Disclaimer: All opinions expressed in Lockroom Logic are solely those of Dan Bauer and do not reflect the opinions of Wisconsin Prep Hockey or its partners. Dan presents his opinions based upon his lifetime of teaching and coaching experience and we present them unedited.
Now more than ever, Christmas has become the season of giving and for those still under the magic spell of Santa the season of receiving gifts. Few moments in life can eclipse the tree lights sparkling in the wide-eyes of a child on Christmas morning. The culmination of weeks of waiting and trying so hard to behave are unleashed in a special moment on that morning. At our house we went to sleep on Christmas Eve without a tree on site, only to wake to a magical morning that swept us away to a day unlike any other. We were very fortunate because Santa never disappointed us.
My parents made Christmas a holiday that had no equal. As a traditionalist, I felt obligated to carry on the family tradition. I now get to enjoy putting together the same holiday theatre for my grandchildren. We will be fortunate again this year to host a nearly complete family guest list.
As Christmas approaches ever year our family circulates Christmas Lists as everyone maneuvers to find that perfect gift. Each year I am informed that I am one of the most difficult to buy for, partly because I apparently “buy whatever I want”, which isn’t entirely untrue. I don’t consider myself a hoarder, but I have a small closet in my office that may qualify. I will admit I do love my wooden hockey sticks, my bobbleheads and my Packer’s memorabilia. The magnet on our refrigerator says it best, “It’s not really hoarding if you have cool stuff”. I think we can all secretly agree on that.
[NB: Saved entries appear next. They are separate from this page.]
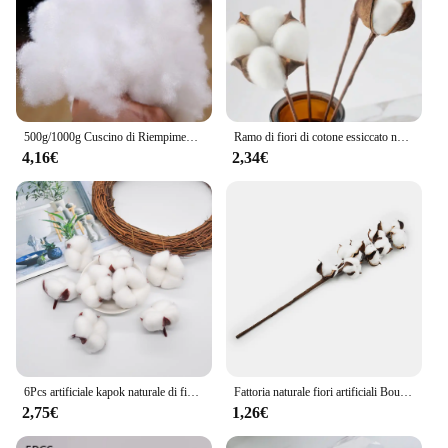
500g/1000g Cuscino di Riempimento PP Cotone Bambola Giocattoli Vestiti Ripieno Poliestere FAI DA TE Materiale Fatto A Mano Alta Elastico Per Fodere Per Cuscini
Ramo di fiori di cotone essiccato naturale Bouquet da damigella d'onore decorazione bianca decorazione della casa fiore artificiale fiori bianchi finti
4,16€
2,34€
6Pcs artificiale kapok naturale di fiori secchi tampone di cotone camera da sposa decorazione di Pasqua forniture corona FAI DA TE bouquet confezione regalo
Fattoria naturale fiori artificiali Bouquet di riempimento stelo di cotone casa 53cm per ghirlande ghirlande stelo di cotone essiccato
2,75€
1,26€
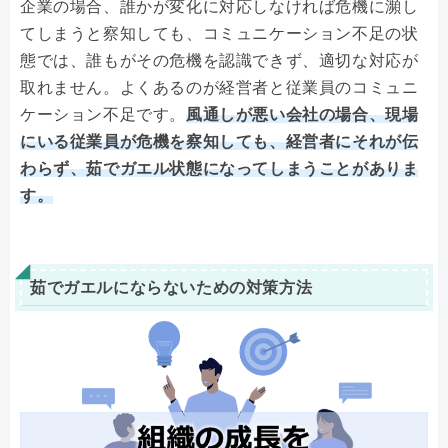
企業の場合、誰かが変化に対応しなければ危機に瀕し
てしまうと察知しても、コミュニケーション不足の状
態では、誰もがその危機を認識できず、適切な対応が
取れません。よくあるのが経営者と従業員のコミュニ
ケーション不足です。
風通しが悪い会社の場合、現場
にいる従業員が危機を察知しても、経営者にそれが伝
わらず、茹でガエル状態になってしまうことがありま
す。
茹でガエルにならないための対策方法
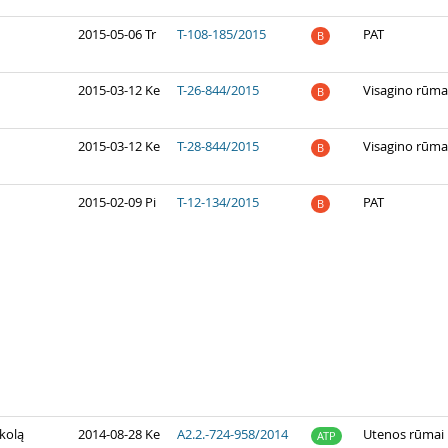
2015-05-06 Tr
T-108-185/2015
PAT
B
2015-03-12 Ke
T-26-844/2015
Visagino rūma
B
2015-03-12 Ke
T-28-844/2015
Visagino rūma
B
2015-02-09 Pi
T-12-134/2015
PAT
B
okolą
2014-08-28 Ke
A2.2.-724-958/2014
Utenos rūmai
ATP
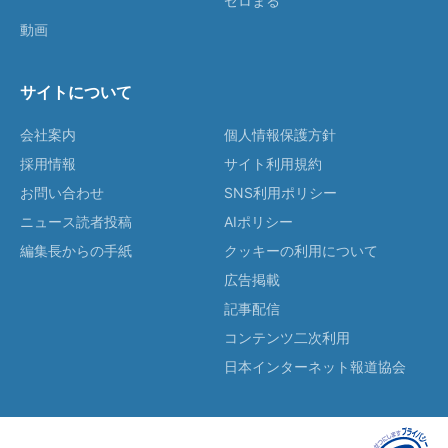
ゼロまる
動画
サイトについて
会社案内
個人情報保護方針
採用情報
サイト利用規約
お問い合わせ
SNS利用ポリシー
ニュース読者投稿
AIポリシー
編集長からの手紙
クッキーの利用について
広告掲載
記事配信
コンテンツ二次利用
日本インターネット報道協会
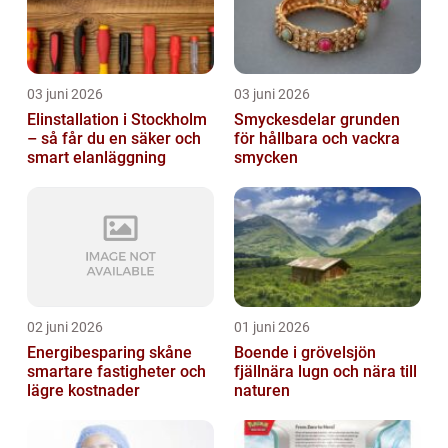
03 juni 2026
03 juni 2026
Elinstallation i Stockholm
Smyckesdelar grunden
– så får du en säker och
för hållbara och vackra
smart elanläggning
smycken
02 juni 2026
01 juni 2026
Energibesparing skåne
Boende i grövelsjön
smartare fastigheter och
fjällnära lugn och nära till
lägre kostnader
naturen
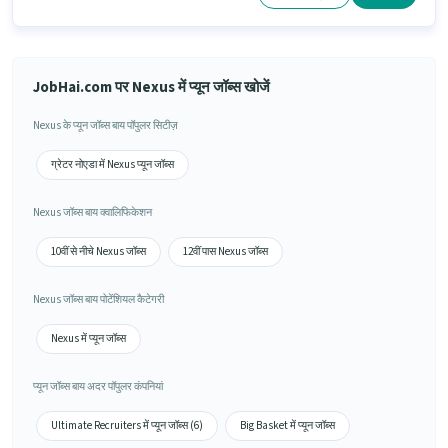
JobHai.com पर Nexus में प्यून जॉब्स खोजें
Nexus के प्यून जॉब्स बाय पॉपुलर सिटीज़
ग्रेटर नोएडा में Nexus प्यून जॉब्स
Nexus जॉब्स बाय क्वालिफिकेशन
10वीं से नीचे Nexus जॉब्स
12वीं पास Nexus जॉब्स
Nexus जॉब्स बाय पोटेंशियल कैटेगरी
Nexus में प्यून जॉब्स
प्यून जॉब्स बाय अदर पॉपुलर कंपनियां
Ultimate Recruiters में प्यून जॉब्स (6)
Big Basket में प्यून जॉब्स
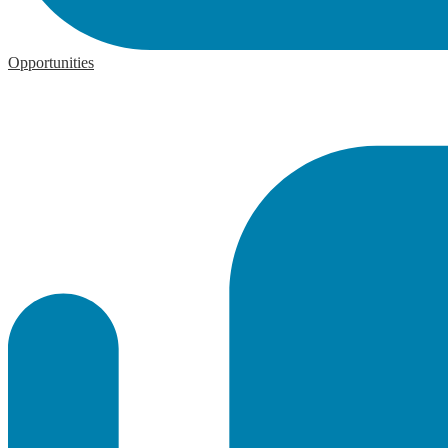
Opportunities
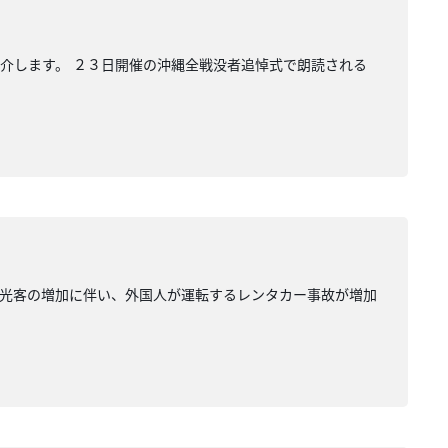
介します。 ２３日開催の沖縄全戦没者追悼式で朗読される
観光客の増加に伴い、外国人が運転するレンタカー事故が増加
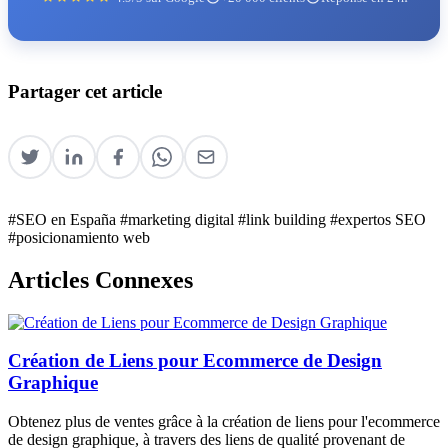
Partager cet article
#SEO en España
#marketing digital
#link building
#expertos SEO
#posicionamiento web
Articles Connexes
Création de Liens pour Ecommerce de Design
Graphique
Obtenez plus de ventes grâce à la création de liens pour l'ecommerce
de design graphique, à travers des liens de qualité provenant de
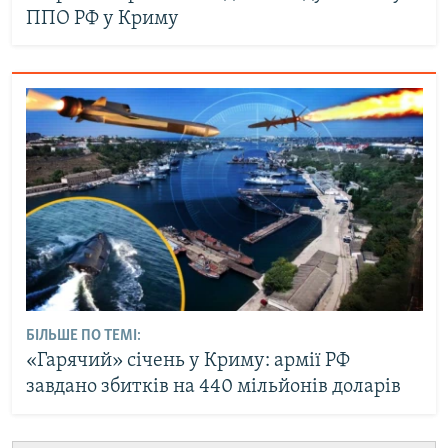
ППО РФ у Криму
БІЛЬШЕ ПО ТЕМІ:
«Гарячий» січень у Криму: армії РФ
завдано збитків на 440 мільйонів доларів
In all fairness, my Christmas list is the same every year, and number one on my list is to have everyone home. Each year that becomes a more difficult challenge. Life has way of filling up daily calendars with more than we can handle. Finding time for phone calls or visits often seems an impossible task. Hearing Harry Chapin’s The Cat’s in the Cradle has given all of us pause as we journey through life’s busy agenda. It wasn’t until the passing of my Dad that I realized just how coveted those visits were. As I flipped through his calendar book/journal, I noticed many blank pages, sprinkled with appointment reminders. The only entries were those days when one of his kids or grandkids had paid a visit. You could almost see the joy jumping from the words on those pages. The lump in my throat and the tears welling up in my eyes told me I hadn’t visited enough.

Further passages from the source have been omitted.